Regarding the convention, I would follow the Fortran variable name naming conventions. But, we don’t necessary want to limit the namespace naming using variable naming convention.
We also have some basic checks for namespace naming implemented here.
Regarding the roles of the different users. Here is the documentation :
Roles in Fpm Registry.
Namespace Admins.
Namespace Maintainers.
Package Maintainers.
Namespace Admins:
Generates tokens for namespace.
Adds other users as admins.
Removes admins.
Add maintainers to namespace.
Remove maintainers from namespace.
Add maintainers to the packages (under that namespace)

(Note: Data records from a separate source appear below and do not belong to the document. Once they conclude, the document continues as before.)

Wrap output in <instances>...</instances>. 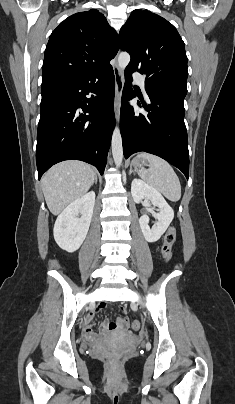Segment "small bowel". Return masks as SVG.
Returning a JSON list of instances; mask_svg holds the SVG:
<instances>
[{"instance_id":"obj_1","label":"small bowel","mask_w":235,"mask_h":404,"mask_svg":"<svg viewBox=\"0 0 235 404\" xmlns=\"http://www.w3.org/2000/svg\"><path fill=\"white\" fill-rule=\"evenodd\" d=\"M103 308H104L103 305H99V306H97L96 308L90 310L89 313H88V315H87V317L85 318V320L88 322V321L91 319V317H92L96 312L102 311ZM119 328H120V326H116V327L113 328V329L115 330V329H119ZM107 331H108V328L104 325V326L102 327V332H107ZM86 334H87L88 336H92V335H93V325H92V324L87 323Z\"/></svg>"}]
</instances>
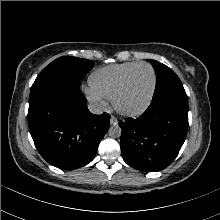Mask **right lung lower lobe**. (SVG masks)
Wrapping results in <instances>:
<instances>
[{"mask_svg":"<svg viewBox=\"0 0 220 220\" xmlns=\"http://www.w3.org/2000/svg\"><path fill=\"white\" fill-rule=\"evenodd\" d=\"M80 82L52 78L33 84L28 124L35 146L51 165L73 170L91 162L110 124V115L89 112Z\"/></svg>","mask_w":220,"mask_h":220,"instance_id":"obj_1","label":"right lung lower lobe"}]
</instances>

Remove maintainers from the packages (under that namespace)
Namespace maintainers:
Generates tokens for namespace.
Adds maintainers to the namespaces.
Adds maintainers to the packages (under that namespace)
Removes maintainer from the packages (under that namespace)

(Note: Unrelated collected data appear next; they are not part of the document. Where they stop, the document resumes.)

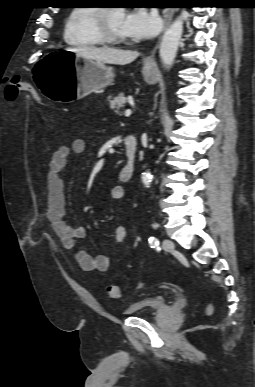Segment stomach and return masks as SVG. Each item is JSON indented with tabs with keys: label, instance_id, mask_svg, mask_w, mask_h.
<instances>
[{
	"label": "stomach",
	"instance_id": "1",
	"mask_svg": "<svg viewBox=\"0 0 255 387\" xmlns=\"http://www.w3.org/2000/svg\"><path fill=\"white\" fill-rule=\"evenodd\" d=\"M48 55L33 59L30 67V81L40 87L45 99L58 100L68 104L69 100L80 99L110 85L114 70L103 63L80 57L68 46H47ZM155 67L152 63L143 66V76L147 83H154Z\"/></svg>",
	"mask_w": 255,
	"mask_h": 387
}]
</instances>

If fpm is built in debug mode, any dependency I tried from the test repository gets this traceback:
traceback
At line 184 of file build/dependencies/jonquil/src/jonquil/lexer.f90
Fortran runtime error: Substring out of bounds: upper bound (712) of ‘lexer’ exceeds string length (711)

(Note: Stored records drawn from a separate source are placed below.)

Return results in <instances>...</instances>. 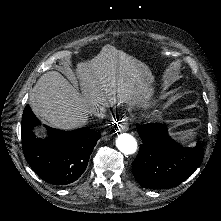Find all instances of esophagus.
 <instances>
[{
    "label": "esophagus",
    "mask_w": 221,
    "mask_h": 221,
    "mask_svg": "<svg viewBox=\"0 0 221 221\" xmlns=\"http://www.w3.org/2000/svg\"><path fill=\"white\" fill-rule=\"evenodd\" d=\"M120 130L121 131H127L128 130V122L123 119L120 124H119Z\"/></svg>",
    "instance_id": "1"
}]
</instances>
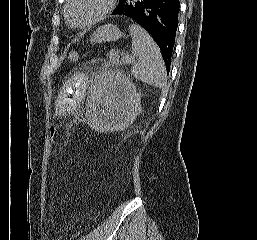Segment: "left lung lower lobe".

Error termination. Backtrace: #0 0x1463305ad700 in ??? #1 0x1463305ae259 in ??? #2 0x1463305ae8d6 in ??? #3 0x560e779c167e in next_token
at build/dependencies/jonquil/src/jonquil/lexer.f90:184 #4 0x560e779c1c31 in __jonquil_lexer_MOD_next
at build/dependencies/jonquil/src/jonquil/lexer.f90:159 #5 0x560e778e0f98 in next_token
at build/dependencies/toml-f/src/tomlf/de/parser.f90:760 #6 0x560e778e2eef in consume
at build/dependencies/toml-f/src/tomlf/de/parser.f90:658 #7 0x560e778e39f2 in parse_inline_table
at build/dependencies/toml-f/src/tomlf/de/parser.f90:611 #8 0x560e778e4bf4 in parse_keyval
at build/dependencies/toml-f/src/tomlf/de/parser.f90:494 #9 0x560e778e994c in parse_root
at build/dependencies/toml-f/src/tomlf/de/parser.f90:134 #10 0x560e778ea358 in __tomlf_de_parser_MOD_parse
at build/dependencies/toml-f/src/tomlf/de/parser.f90:105 #11 0x560e779be0fc in __jonquil_parser_MOD_json_load_file
at build/dependencies/jonquil/src/jonquil/parser.f90:71 #12 0x560e779710cc in __fpm_downloader_MOD_get_pkg_data
at ././src/fpm/downloader.f90:42 #13 0x560e7785d15b in __fpm_dependency_MOD_get_from_registry
at ././src/fpm/dependency.f90:678 #14 0x560e7785e41c in __fpm_dependency_MOD_resolve_dependency
at ././src/fpm/dependency.f90:594 #15 0x560e77862c9a in __fpm_dependency_MOD_resolve_dependencies
at ././src/fpm/dependency.f90:555 #16 0x560e7786866d in __fpm_dependency_MOD_add_project
at ././src/fpm/dependency.f90:327 #17 0x560e777c3352 in __fpm_MOD_build_model
at ././src/fpm.f90:55 #18 0x560e777a9ca3 in fpm_MOD_cmd_run
at ././src/fpm.f90:560 #19 0x560e77773291 in MAIN
at app/main.f90:78 #20 0x560e77773791 in main
at app/main.f90:12
Weblate seems not synchronized with the fpm doc site. The French translation is still at 100%, although I have not yet translated these pages: - Module name requirements - Package upload - Fpm version 0.8.? released
and also additions in the Manifest reference page.
Using gfortran-11. Not where I can look but a quick glance looks like it is exceeding bounds; suggested fix probably has a a redundancy in it; can look later but perhaps some tests passed because compiled with array bound checks on? Will run (and smack memory) without bound checks on.
Would someone kindly provide some insight into where the exact specifications of the registry were discussed, and what it is intended to cover? At the moment, I’m trying to understand the advantages of utilizing such a registry over a straightforward GitHub/GitLab repository, where it seems relatively simple to report bugs or submit pull requests.